Exercise requirements ->
In the records below, find the line with "ЗАКАЗАТЬ ЗВОНОК" and repeat exactly every line from it through the line with "я чего то не". Pictures stay out.

Information provided ->
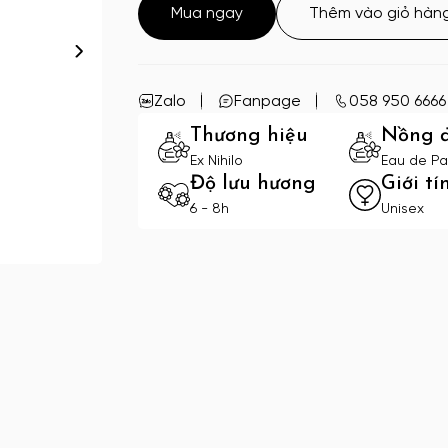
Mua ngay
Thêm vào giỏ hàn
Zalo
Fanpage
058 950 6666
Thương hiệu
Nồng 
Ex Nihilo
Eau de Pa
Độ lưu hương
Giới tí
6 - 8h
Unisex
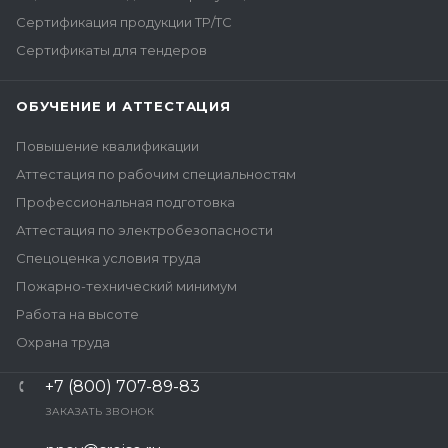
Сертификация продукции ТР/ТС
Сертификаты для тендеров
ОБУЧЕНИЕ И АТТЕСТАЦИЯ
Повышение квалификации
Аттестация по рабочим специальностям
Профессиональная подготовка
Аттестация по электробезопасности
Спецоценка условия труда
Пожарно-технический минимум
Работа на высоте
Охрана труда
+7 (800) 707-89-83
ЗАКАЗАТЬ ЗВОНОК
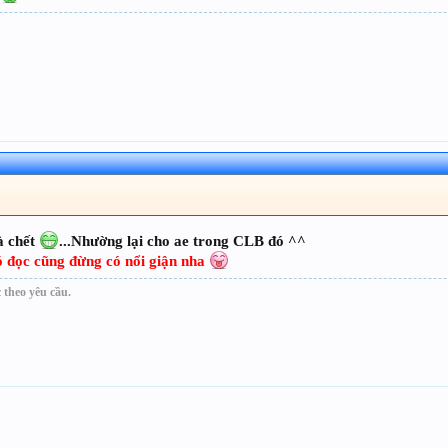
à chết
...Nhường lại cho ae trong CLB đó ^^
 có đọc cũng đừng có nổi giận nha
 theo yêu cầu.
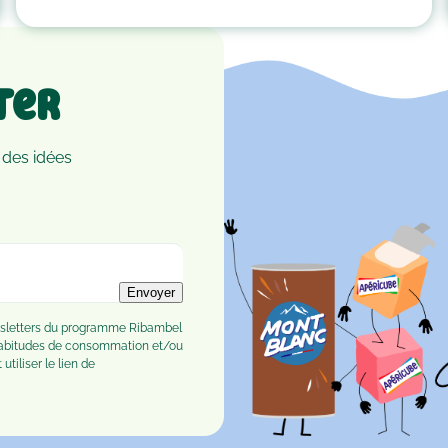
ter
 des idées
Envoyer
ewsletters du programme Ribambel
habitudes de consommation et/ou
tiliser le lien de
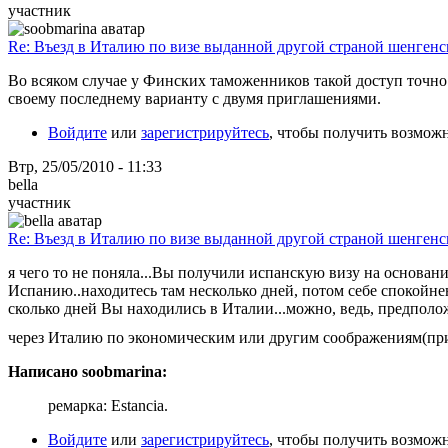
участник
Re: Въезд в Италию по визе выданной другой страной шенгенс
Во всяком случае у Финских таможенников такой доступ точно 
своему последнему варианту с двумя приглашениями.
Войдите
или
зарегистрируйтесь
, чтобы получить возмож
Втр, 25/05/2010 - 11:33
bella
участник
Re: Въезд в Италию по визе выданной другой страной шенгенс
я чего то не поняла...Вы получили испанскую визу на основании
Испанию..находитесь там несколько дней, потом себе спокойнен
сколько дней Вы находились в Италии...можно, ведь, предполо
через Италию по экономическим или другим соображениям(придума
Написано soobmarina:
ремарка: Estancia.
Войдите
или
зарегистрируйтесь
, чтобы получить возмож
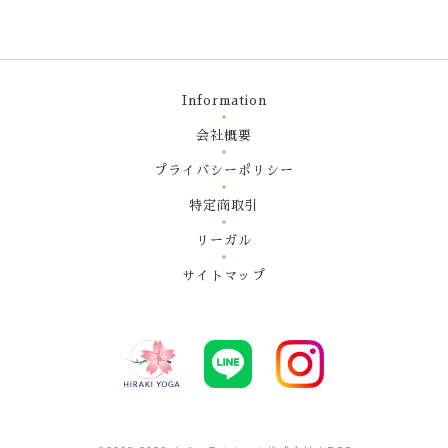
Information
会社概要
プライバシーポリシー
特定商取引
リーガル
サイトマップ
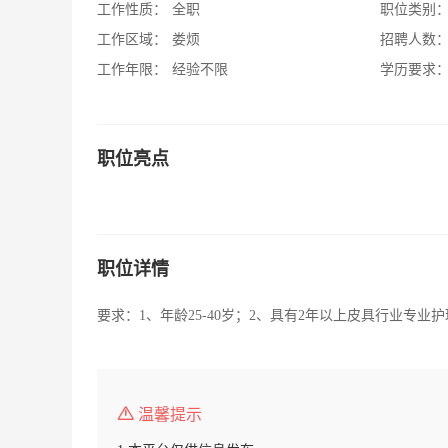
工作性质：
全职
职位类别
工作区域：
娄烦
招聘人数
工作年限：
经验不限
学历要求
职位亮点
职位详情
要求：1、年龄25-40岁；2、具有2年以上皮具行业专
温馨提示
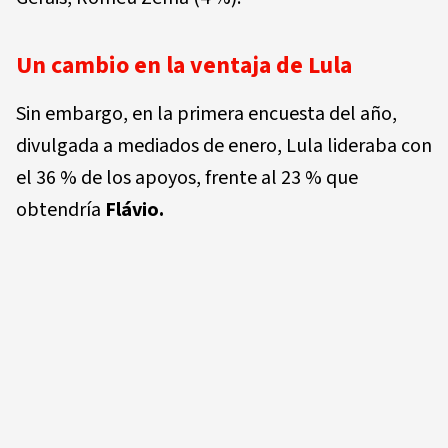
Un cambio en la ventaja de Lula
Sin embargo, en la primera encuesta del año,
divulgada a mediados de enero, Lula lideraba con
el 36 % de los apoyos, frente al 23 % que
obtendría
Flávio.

Solution to this task ->
ЗАКАЗАТЬ ЗВОНОК
à chết
...Nhường lại cho ae trong CLB đó ^^
 có đọc cũng đừng có nổi giận nha
 theo yêu cầu.
ter
 des idées
Envoyer
ewsletters du programme Ribambel
habitudes de consommation et/ou
tiliser le lien de
участник
Re: Въезд в Италию по визе выданной другой страной шенгенс
Во всяком случае у Финских таможенников такой доступ точно 
своему последнему варианту с двумя приглашениями.
Войдите
или
зарегистрируйтесь
, чтобы получить возмож
Втр, 25/05/2010 - 11:33
bella
участник
Re: Въезд в Италию по визе выданной другой страной шенгенс
я чего то не поняла...Вы получили испанскую визу на основании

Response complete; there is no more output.